Rafał Wolski: Trzeba sobie jasno powiedzieć, że już trochę czasu minęło odkąd wyjechałem z Warszawy. Tam dorastałem jako piłkarz, zadebiutowałem w Ekstraklasie, ale okres gry w Legii jest już za mną. Zamknąłem ten rozdział i w pełni skupiam się na występach w Lechii Gdańsk.
Czy Legia mimo wszystko cały czas jest w pana sercu?
- Od tego się nie ucieknie. Dużo przeżyłem w Warszawie. Tam stawiałem swoje pierwsze kroki w piłkarskiej karierze. Przeszedłem wszystkie szczeble. Od juniora, przez Młodą Ekstraklasę i na końcu był pierwszy zespół. Tego się nie zapomina.
ZOBACZ WIDEO: Sporting - Legia. Jakub Czerwiński: Nie wiem skąd ta różnica
Dalej pan kibicuje Legii?
- Oglądam ich mecze w Lidze Mistrzów. Trzymam za nich kciuki, bo to jedyna drużyna, która reprezentuje nas w Europie. Fajnie byłoby, gdyby pozytywnie wypadali na tle silniejszych rywali. Nie jest to jednak łatwe.
11 listopada 2011 roku strzelił pan gola w meczu z Lechią Gdańsk. Cudownym zwodem oszukał pan Lukę Vućkę i z półwoleja wpakował piłkę w same okienko. Najpiękniejsza bramka w karierze?
- Tak, zdecydowanie. To był gol ładnej urody. Cieszę się, że taka akcja mi wyszła. Wierzę, że przede mną jeszcze piękniejsze trafienia.
W Legii ostatniego gola strzelił pan cztery lata temu. Teraz na Łazienkowską wraca lepszy Rafał Wolski?

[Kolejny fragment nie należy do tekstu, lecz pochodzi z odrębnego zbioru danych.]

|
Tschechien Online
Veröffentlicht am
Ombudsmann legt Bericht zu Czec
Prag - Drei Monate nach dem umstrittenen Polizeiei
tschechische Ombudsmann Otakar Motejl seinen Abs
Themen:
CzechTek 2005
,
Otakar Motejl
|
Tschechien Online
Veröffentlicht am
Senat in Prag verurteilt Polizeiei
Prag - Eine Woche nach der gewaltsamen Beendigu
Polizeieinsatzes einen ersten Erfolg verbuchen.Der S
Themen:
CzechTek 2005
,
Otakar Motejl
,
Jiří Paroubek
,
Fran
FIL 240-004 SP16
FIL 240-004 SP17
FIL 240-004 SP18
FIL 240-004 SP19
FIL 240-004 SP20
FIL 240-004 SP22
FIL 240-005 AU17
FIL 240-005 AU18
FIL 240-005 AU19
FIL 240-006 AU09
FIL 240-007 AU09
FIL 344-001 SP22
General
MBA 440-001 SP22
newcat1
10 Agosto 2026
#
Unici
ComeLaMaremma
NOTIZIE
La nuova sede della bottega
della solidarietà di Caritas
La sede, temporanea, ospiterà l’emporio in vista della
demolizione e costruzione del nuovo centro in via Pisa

- Na pewno. Znajduję się w całkowicie innym miejscu. Mam większy bagaż doświadczeń. Wierzę, że moja kariera podąża we właściwym kierunku.

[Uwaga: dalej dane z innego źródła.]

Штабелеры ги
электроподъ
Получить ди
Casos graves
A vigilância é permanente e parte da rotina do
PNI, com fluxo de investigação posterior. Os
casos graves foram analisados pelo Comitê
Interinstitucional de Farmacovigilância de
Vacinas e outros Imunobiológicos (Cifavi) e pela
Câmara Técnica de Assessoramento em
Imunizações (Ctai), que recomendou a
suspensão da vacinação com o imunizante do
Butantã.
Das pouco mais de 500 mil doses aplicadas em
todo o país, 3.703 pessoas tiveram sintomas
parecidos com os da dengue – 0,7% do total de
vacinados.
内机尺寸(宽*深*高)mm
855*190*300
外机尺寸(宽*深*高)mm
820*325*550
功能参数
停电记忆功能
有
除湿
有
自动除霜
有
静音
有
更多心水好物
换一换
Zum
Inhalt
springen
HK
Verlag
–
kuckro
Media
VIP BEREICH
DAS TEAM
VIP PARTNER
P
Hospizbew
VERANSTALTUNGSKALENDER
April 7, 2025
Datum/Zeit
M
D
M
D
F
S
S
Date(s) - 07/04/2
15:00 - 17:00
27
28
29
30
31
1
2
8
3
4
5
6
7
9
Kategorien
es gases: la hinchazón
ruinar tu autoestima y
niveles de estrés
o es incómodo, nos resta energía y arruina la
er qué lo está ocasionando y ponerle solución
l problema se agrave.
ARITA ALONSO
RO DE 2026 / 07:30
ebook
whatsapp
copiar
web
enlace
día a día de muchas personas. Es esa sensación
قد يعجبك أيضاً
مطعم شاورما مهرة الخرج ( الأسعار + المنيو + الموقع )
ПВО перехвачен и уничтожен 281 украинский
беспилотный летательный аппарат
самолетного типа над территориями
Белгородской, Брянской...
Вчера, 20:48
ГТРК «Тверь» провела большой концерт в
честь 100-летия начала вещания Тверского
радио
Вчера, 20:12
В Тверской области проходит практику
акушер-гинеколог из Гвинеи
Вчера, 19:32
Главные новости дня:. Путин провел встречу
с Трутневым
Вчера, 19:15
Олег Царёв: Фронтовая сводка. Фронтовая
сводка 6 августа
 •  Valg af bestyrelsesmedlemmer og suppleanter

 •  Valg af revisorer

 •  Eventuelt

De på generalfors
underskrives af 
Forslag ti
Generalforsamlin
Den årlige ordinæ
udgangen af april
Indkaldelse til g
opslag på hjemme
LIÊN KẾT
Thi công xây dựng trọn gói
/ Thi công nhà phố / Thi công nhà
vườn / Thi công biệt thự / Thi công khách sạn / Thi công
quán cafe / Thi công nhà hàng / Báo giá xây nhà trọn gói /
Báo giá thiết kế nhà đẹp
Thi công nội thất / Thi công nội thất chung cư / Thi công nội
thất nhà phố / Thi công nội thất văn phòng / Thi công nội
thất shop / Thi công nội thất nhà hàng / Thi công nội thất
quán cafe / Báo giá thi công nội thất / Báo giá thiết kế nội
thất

Z którym z obecnych piłkarzy Legii ma pan najlepszy kontakt?
- Nie mam kontaktu z piłkarzami Legii. Nie wiem, co tam dzieje się w szatni. Nie dociekam. Przede wszystkim skupiam się na Lechii Gdańsk.

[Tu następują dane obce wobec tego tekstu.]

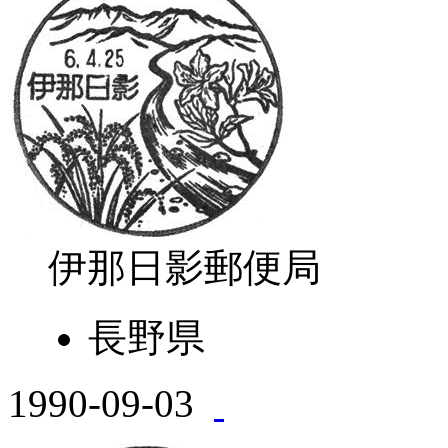
伊那日影郵便局
長野県
1990-09-03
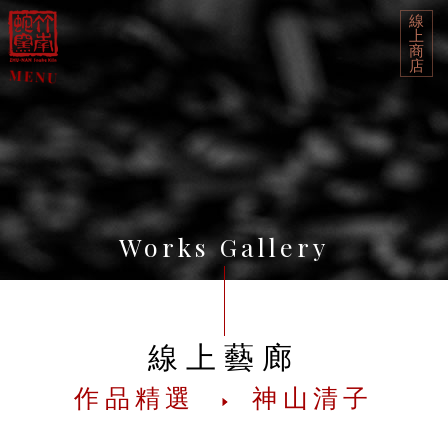
線
上
商
店
Works Gallery
線上藝廊
作品精選
神山清子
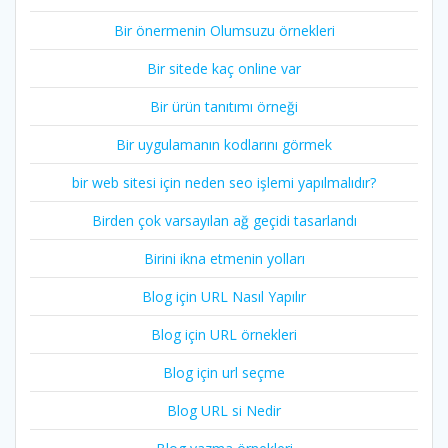
Bir önermenin Olumsuzu örnekleri
Bir sitede kaç online var
Bir ürün tanıtımı örneği
Bir uygulamanın kodlarını görmek
bir web sitesi için neden seo işlemi yapılmalıdır?
Birden çok varsayılan ağ geçidi tasarlandı
Birini ikna etmenin yolları
Blog için URL Nasıl Yapılır
Blog için URL örnekleri
Blog için url seçme
Blog URL si Nedir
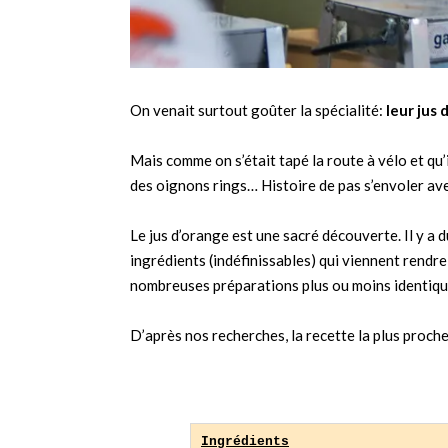
On venait surtout goûter la spécialité:
leur jus 
Mais comme on s’était tapé la route à vélo et qu’i
des oignons rings… Histoire de pas s’envoler ave
Le jus d’orange est une sacré découverte. Il y a d
ingrédients (indéfinissables) qui viennent rendr
nombreuses préparations plus ou moins identique
D’après nos recherches, la recette la plus proche
Ingrédients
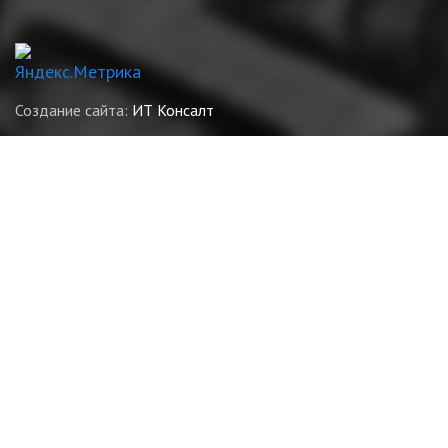
Создание сайта:
ИТ Консалт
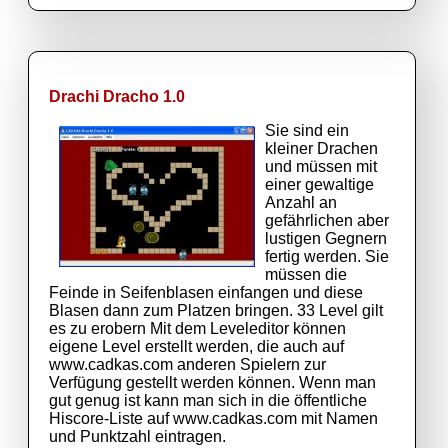
Drachi Dracho 1.0
Sie sind ein
kleiner Drachen
und müssen mit
einer gewaltige
Anzahl an
gefährlichen aber
lustigen Gegnern
fertig werden. Sie
müssen die
Feinde in Seifenblasen einfangen und diese
Blasen dann zum Platzen bringen. 33 Level gilt
es zu erobern Mit dem Leveleditor können
eigene Level erstellt werden, die auch auf
www.cadkas.com anderen Spielern zur
Verfügung gestellt werden können. Wenn man
gut genug ist kann man sich in die öffentliche
Hiscore-Liste auf www.cadkas.com mit Namen
und Punktzahl eintragen.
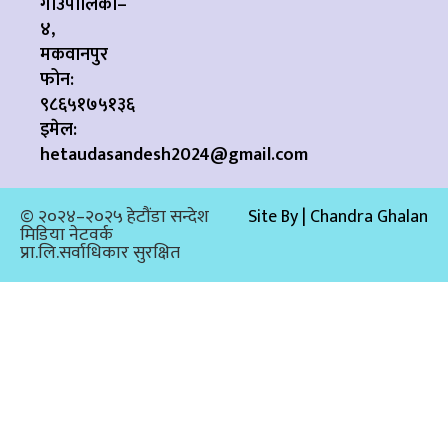
गाउँपालिका–
४,
मकवानपुर
फोन:
९८६५१७५१३६
इमेल:
hetaudasandesh2024@gmail.com
© २०२४–२०२५ हेटौंडा सन्देश
Site By | Chandra Ghalan
मिडिया नेटवर्क
प्रा.लि.सर्वाधिकार सुरक्षित​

Macie aż 12 punktów przewagi nad Legią. Do Warszawy jedziecie w roli faworyta?
- Na pewno jesteśmy w lepszej sytuacji, ale moim zdaniem to Legia będzie faworytem tego spotkania. Warszawianie zawsze są mocni na własnym boisku. Ostatnio sporo zmian zaszło w tej drużynie. Zespół objął Jacek Magiera i to z pewnością będzie nowy bodziec dla piłkarzy.
Legia w tym sezonie u siebie jeszcze nie wygrała. To sygnał dla was, że warto ją zaatakować od samego początku?
- Wiemy, że Legia u siebie nie zdobyła jeszcze trzech punktów. To jednak nie jest powód do tego, by ją lekceważyć. Musimy podejść do tego meczu z odpowiednią koncentracją. To będzie klucz do sukcesu.
Zna pan Jacka Magierę. Wyciągnie Legię z kryzysu?
- To nie przypadek, że objął Legię. Zapracował na to ciężką pracą. Moim zdaniem zasłużył na to, by prowadzić pierwszy zespół. Jestem przekonany, że sobie poradzi. Jacek Magiera jest poukładanym szkoleniowcem, wie, czego chce.